Courbée sous le poids du remords, les yeux emplis de larmes, Leila* affronte la justice après avoir déjà subi le pire des châtiments: la perte de sa fille de 9 mois. Quelques minutes d'inattention, le temps d'aller étendre du linge sur le balcon, ont suffi pour que Houda* se noie dans la baignoire. «C'était écrit, le chemin de chacun est tracé par Dieu», déclare cette jeune mère de famille somalienne comme pour soulager un peu sa souffrance. A 24 ans, Leila semble poursuivie par ce cruel destin. Après le décès accidentel de son bébé, elle met encore au monde un enfant polymalformé et mort-né. Sensible à la douleur de l'accusée, le Tribunal correctionnel a renoncé à lui infliger une peine tout en la reconnaissant coupable d'homicide par négligence. «La faute est indiscutable, en aucun cas un enfant de cet âge ne doit rester sans surveillance», relève le jugement.

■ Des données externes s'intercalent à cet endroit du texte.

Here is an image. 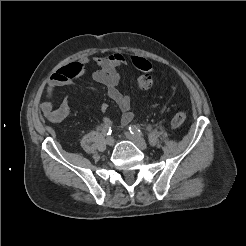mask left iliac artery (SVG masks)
I'll list each match as a JSON object with an SVG mask.
<instances>
[{
  "instance_id": "1",
  "label": "left iliac artery",
  "mask_w": 246,
  "mask_h": 246,
  "mask_svg": "<svg viewBox=\"0 0 246 246\" xmlns=\"http://www.w3.org/2000/svg\"><path fill=\"white\" fill-rule=\"evenodd\" d=\"M129 131H130V133H132L134 135H139V136L143 135L141 130L138 127H136L135 125H130Z\"/></svg>"
}]
</instances>
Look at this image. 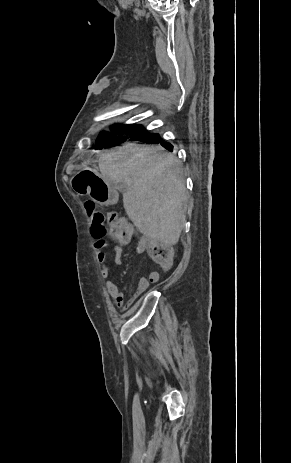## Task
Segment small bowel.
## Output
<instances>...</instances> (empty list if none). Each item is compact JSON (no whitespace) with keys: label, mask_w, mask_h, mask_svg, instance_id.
Masks as SVG:
<instances>
[{"label":"small bowel","mask_w":291,"mask_h":463,"mask_svg":"<svg viewBox=\"0 0 291 463\" xmlns=\"http://www.w3.org/2000/svg\"><path fill=\"white\" fill-rule=\"evenodd\" d=\"M131 239L128 240H117L118 244L114 245L113 252L114 258L111 264L108 263L107 255L98 248V260L102 264L101 276L104 278L105 289L109 294L111 301L114 306L125 311L127 310L150 286L151 283L157 282L159 280V273L154 271L148 277H141L138 282L137 289L131 299L125 303L124 293L119 289V287L110 279V267H118L122 264V246L127 244ZM137 242V251L142 253L143 251L140 248L139 239L136 238ZM97 248V247H96Z\"/></svg>","instance_id":"c3829d8e"}]
</instances>
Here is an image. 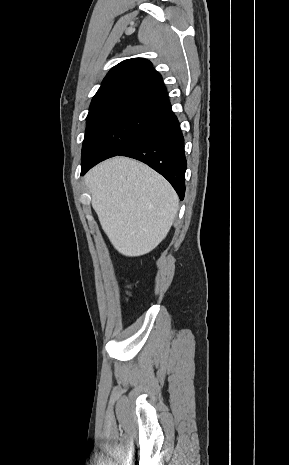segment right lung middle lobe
Listing matches in <instances>:
<instances>
[{
	"instance_id": "dd1d6c3e",
	"label": "right lung middle lobe",
	"mask_w": 289,
	"mask_h": 465,
	"mask_svg": "<svg viewBox=\"0 0 289 465\" xmlns=\"http://www.w3.org/2000/svg\"><path fill=\"white\" fill-rule=\"evenodd\" d=\"M164 111L163 105L120 103L87 117L82 162L116 156Z\"/></svg>"
}]
</instances>
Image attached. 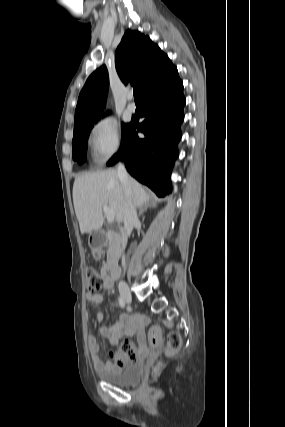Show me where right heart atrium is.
<instances>
[{"label":"right heart atrium","instance_id":"right-heart-atrium-1","mask_svg":"<svg viewBox=\"0 0 285 427\" xmlns=\"http://www.w3.org/2000/svg\"><path fill=\"white\" fill-rule=\"evenodd\" d=\"M119 124L112 118L96 121L90 130L89 145L96 161L105 163L121 148Z\"/></svg>","mask_w":285,"mask_h":427}]
</instances>
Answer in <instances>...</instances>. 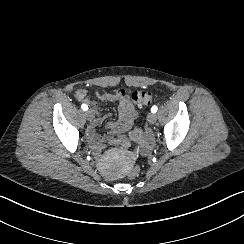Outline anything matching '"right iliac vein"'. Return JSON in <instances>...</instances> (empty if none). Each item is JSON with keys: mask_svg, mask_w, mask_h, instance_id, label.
Instances as JSON below:
<instances>
[{"mask_svg": "<svg viewBox=\"0 0 244 244\" xmlns=\"http://www.w3.org/2000/svg\"><path fill=\"white\" fill-rule=\"evenodd\" d=\"M85 116L87 117V119L89 120V121H91L93 118H94V113H93V111L92 110H87L86 112H85Z\"/></svg>", "mask_w": 244, "mask_h": 244, "instance_id": "63e3f726", "label": "right iliac vein"}]
</instances>
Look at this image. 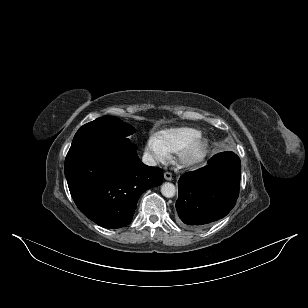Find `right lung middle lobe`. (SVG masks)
<instances>
[{
    "mask_svg": "<svg viewBox=\"0 0 308 308\" xmlns=\"http://www.w3.org/2000/svg\"><path fill=\"white\" fill-rule=\"evenodd\" d=\"M135 129L116 117L104 116L83 125L75 134L71 147L84 143H117L130 145L129 135Z\"/></svg>",
    "mask_w": 308,
    "mask_h": 308,
    "instance_id": "obj_1",
    "label": "right lung middle lobe"
}]
</instances>
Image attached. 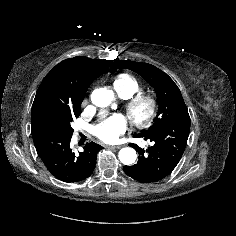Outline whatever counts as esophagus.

Les cheveux dissimulés sous un foulard, ce petit bout de femme ne parle pas un mot de français malgré six années passées en Suisse. «Je n'ai pas eu le temps d'apprendre», dit-elle. Son mari travaille comme aide-cuisinier et elle s'occupe de ses deux enfants ainsi que de toutes les tâches ménagères. Le 10 mai 1996, comme à son habitude, elle donne le bain simultanément à son garçon de 2 ans et demi et à Houda. Elle les laisse ensuite jouer dans quelques centimètres d'eau pour ranger la lessive. Pendant ce temps, le père regarde la prière du vendredi à la télévision. Il est alerté par les cris de sa femme qui retrouve le bébé inconscient, la face dans l'eau. Le couple appelle un ambulancier qui habite dans l'immeuble. Transportée à l'hôpital, Houda est réanimée mais les lésions cérébrales sont telles que les médecins décident d'ôter la respiration artificielle douze heures plus tard. «C'est moi qui suis accusée car c'est moi qui m'occupais d'elle lors de l'accident», s'incline Leila. Dans cette famille, où les rôles sont précisément répartis, le père n'assume aucune responsabilité. Il n'a pas été appelé pour surveiller ses enfants et n'a pas réagi lorsqu'il a vu son épouse se rendre sur le balcon.

L'enquête démarre pour établir les circonstances du décès. Un policier s'enquiert même de savoir si la mère ne fait pas partie d'une ethnie «hostile aux filles». Par peur, cette dernière déclare dans un premier temps qu'elle n'a jamais quitté la salle de bain pour finalement admettre une absence de cinq minutes. «J'allaitais encore Houda, elle dormait dans notre lit et nous l'aimions plus que tout. Après ce drame, ma vie est devenue un cauchemar», raconte la mère. Pour son avocat, Me Christophe Misteli, «ce procès est inutile», Leila a déjà été condamnée à un deuil douloureux sans commune mesure avec ce que la justice pourrait infliger. «Les parents sont tenus de veiller à l'intégrité de leurs enfants, l'accusée a commis ici une grave négligence», souligne le substitut Marc Cheseau tout en requérant une peine de cinq jours de prison avec sursis. De son côté, la défense a demandé et obtenu l'abandon de toute sanction en vertu de l'article du Code pénal permettant une exemption de peine si l'auteur a été atteint directement par les conséquences de son acte. Aujourd'hui, le couple a une autre petite fille. Le père, qui a tiré les leçons de ce malheur, s'occupe plus de ses enfants.